Club der toten Dichter
Sein erstes Tattoo entstand vor zehn Jahren. Während einer Reise durch Alaska liess er sich auf die Hand das Wappen dieses Landes tätowieren. «Erstmals war ich ganz allein in der Wildnis unterwegs. Das war sehr prägend für mich», sagt er. Bachmann ist auch ein Filmfreak. Auf seinem inneren linken Oberarm ist der Satz «O Captain! My Captain!» zu lesen. Das Zitat stammt aus einem Gedicht von Walt Whitman und ist eine Aussage aus seinem Lieblingsfilm «Der Club der toten Dichter». Der Bündner sagt dazu: «Dieser Lehrer mit seinem aufklärerischen Geist, der versucht, junge Männer mit Leidenschaft zu beseelen und ihre Talente zu wecken, hat mich sehr fasziniert.» Bei der Arbeit mit jungen Menschen lässt er sich von diesem Vorbild leiten.
«Mein Herr und mein Gott»
Seine Tattoos geben aber auch Einblick in die spirituelle Ausrichtung. «Sie sind mein Glaubenskenntnis.» Auch Niklaus von Flüe musste auf die Haut. Zu diesem Eremiten hat er einen besonderen Draht. Auf der rechten Seite seines Oberkörpers liess er sich das Gebet «Mein Herr und mein Gott» tätowieren. Bereits zuvor fand in Rom das Bruder-Klausen-Rad auf dem linken Unterarm Platz. In Alaska liess er sich ein Taizé-Kreuz stechen. Auch das Tattoo, das er sich nach seiner Reise auf dem Franziskus-Pilgerweg von Canterbury nach Rom stechen liess, zeugt von seiner Spiritualität. «Diese Erfahrung musste auf den Körper.»
Ein Tattoo aus Jerusalem
Mit seinen Tattoos ist Bachmann ein Hingucker. Die Blicke bleiben an ihm hängen. Seltsamerweise, so der 34-Jährige, kämen aus dem kirchlichen Umfeld kaum Reaktionen. Nur einmal erhielt er Schelte: «Nach einem Podium kam eine ältere Frau auf mich zu und sagte: ‹Das, was Sie sagen, ist ganz gut. Ihre Tattoos aber, die gehen gar nicht!›»

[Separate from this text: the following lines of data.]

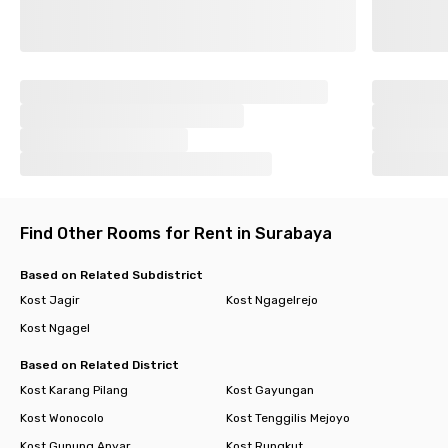
Find Other Rooms for Rent in Surabaya
Based on Related Subdistrict
Kost Jagir
Kost Ngagelrejo
Kost Ngagel
Based on Related District
Kost Karang Pilang
Kost Gayungan
Kost Wonocolo
Kost Tenggilis Mejoyo
Kost Gunung Anyar
Kost Rungkut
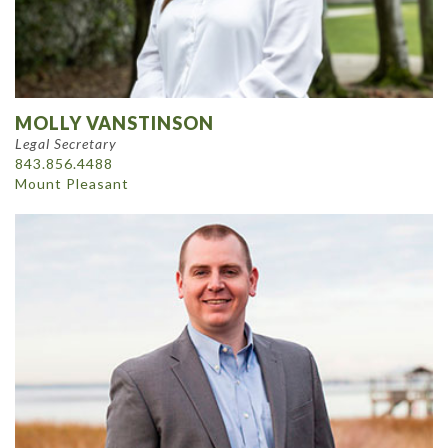
MOLLY VANSTINSON
Legal Secretary
843.856.4488
Mount Pleasant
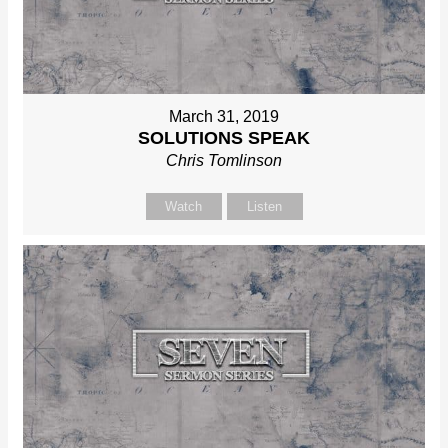
March 31, 2019
SOLUTIONS SPEAK
Chris Tomlinson
Watch
Listen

Natürlich hat er sich das Buch «Tattoo & Religion» von Paul-Henri Campell gekauft. Darin hat er von der palästinensisch-christlichen Familie Razzouk erfahren, die seit Jahrhunderten in Jerusalem Pilger tätowiert. Claude Bachmann sagt: «Dort würde ich mir sofort ein religiöses Motiv stechen lassen.»
Text | Foto: Vera Rüttimann, kath.ch – Kirchenbote SG, Juni-Juli 2020
«Das geht gar nicht»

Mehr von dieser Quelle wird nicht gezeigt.